Effects of Quality Improvement Strategies for Type 2 Diabetes on Glycemic ControlA Meta-Regression Analysis

Author Affiliations
 

Author Affiliations: Ottawa Health Research Institute and Department of Medicine (Drs Shojania and Grimshaw) and Institute of Population Health (Dr Grimshaw), University of Ottawa, Ottawa, Ontario; Department of Medicine (Drs Ranji and Rushakoff) and Division of Endocrinology (Dr Rushakoff), University of California, San Francisco; and Center for Primary Care and Outcomes Research, Stanford University (Mss McDonald and Sundaram and Dr Owens) and VA Palo Alto Health Care System (Ms Sundaram and Dr Owens), Palo Alto, Calif.

JAMA. 2006;296(4):427-440. doi:10.1001/jama.296.4.427
Context

Context There have been numerous reports of interventions designed to improve the care of patients with diabetes, but the effectiveness of such interventions is unclear.

Objective To assess the impact on glycemic control of 11 distinct strategies for quality improvement (QI) in adults with type 2 diabetes.

Data Sources and Study Selection MEDLINE (1966-April 2006) and the Cochrane Collaboration's Effective Practice and Organisation of Care Group database, which covers multiple bibliographic databases. Eligible studies included randomized or quasi-randomized controlled trials and controlled before-after studies that evaluated a QI intervention targeting some aspect of clinician behavior or organizational change and reported changes in glycosylated hemoglobin (HbA1c) values.

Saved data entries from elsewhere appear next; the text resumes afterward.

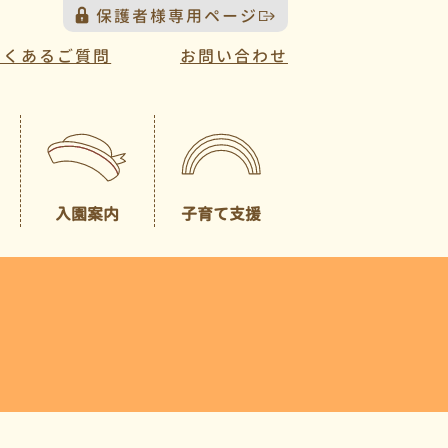
保護者様専用ページ
よくあるご質問
お問い合わせ
入園案内
子育て支援
プレスクール
募集概要
（未就園児クラス）
園見学について
一時預かり
園児納入金
入園説明会について
送迎バスについて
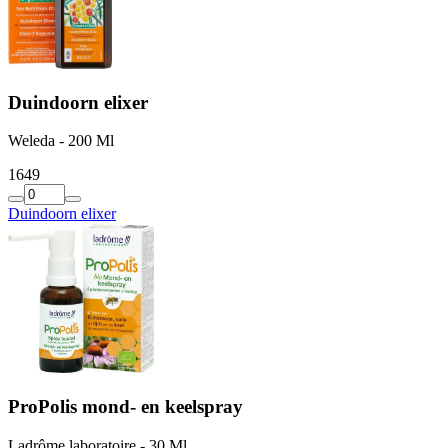
Duindoorn elixer
Weleda - 200 Ml
16
49
Duindoorn elixer
ProPolis mond- en keelspray
Ladrôme laboratoire - 30 Ml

Data Extraction Postintervention difference in HbA1c values were estimated using a meta-regression model that included baseline glycemic control and other key intervention and study features as predictors.

Data Synthesis Fifty randomized controlled trials, 3 quasi-randomized trials, and 13 controlled before-after trials met all inclusion criteria. Across these 66 trials, interventions reduced HbA1c values by a mean of 0.42% (95% confidence interval [CI], 0.29%-0.54%) over a median of 13 months of follow-up. Trials with fewer patients than the median for all included trials reported significantly greater effects than did larger trials (0.61% vs 0.27%, P = .004), strongly suggesting publication bias. Trials with mean baseline HbA1c values of 8.0% or greater also reported significantly larger effects (0.54% vs 0.20%, P = .005). Adjusting for these effects, 2 of the 11 categories of QI strategies were associated with reductions in HbA1c values of at least 0.50%: team changes (0.67%; 95% CI, 0.43%-0.91%; n = 26 trials) and case management (0.52%; 95% CI, 0.31%-0.73%; n = 26 trials); these also represented the only 2 strategies conferring significant incremental reductions in HbA1c values. Interventions involving team changes reduced values by 0.33% more (95% CI, 0.12%-0.54%; P = .004) than those without this strategy, and those involving case management reduced values by 0.22% more (95% CI, 0.00%-0.44%; P = .04) than those without case management. Interventions in which nurse or pharmacist case managers could make medication adjustments without awaiting physician authorization reduced values by 0.80% (95% CI, 0.51%-1.10%), vs only 0.32% (95% CI, 0.14%-0.49%) for all other interventions (P = .002).

Conclusions Most QI strategies produced small to modest improvements in glycemic control. Team changes and case management showed more robust improvements, especially for interventions in which case managers could adjust medications without awaiting physician approval. Estimates of the effectiveness of other specific QI strategies may have been limited by difficulty in classifying complex interventions, insufficient numbers of studies, and publication bias.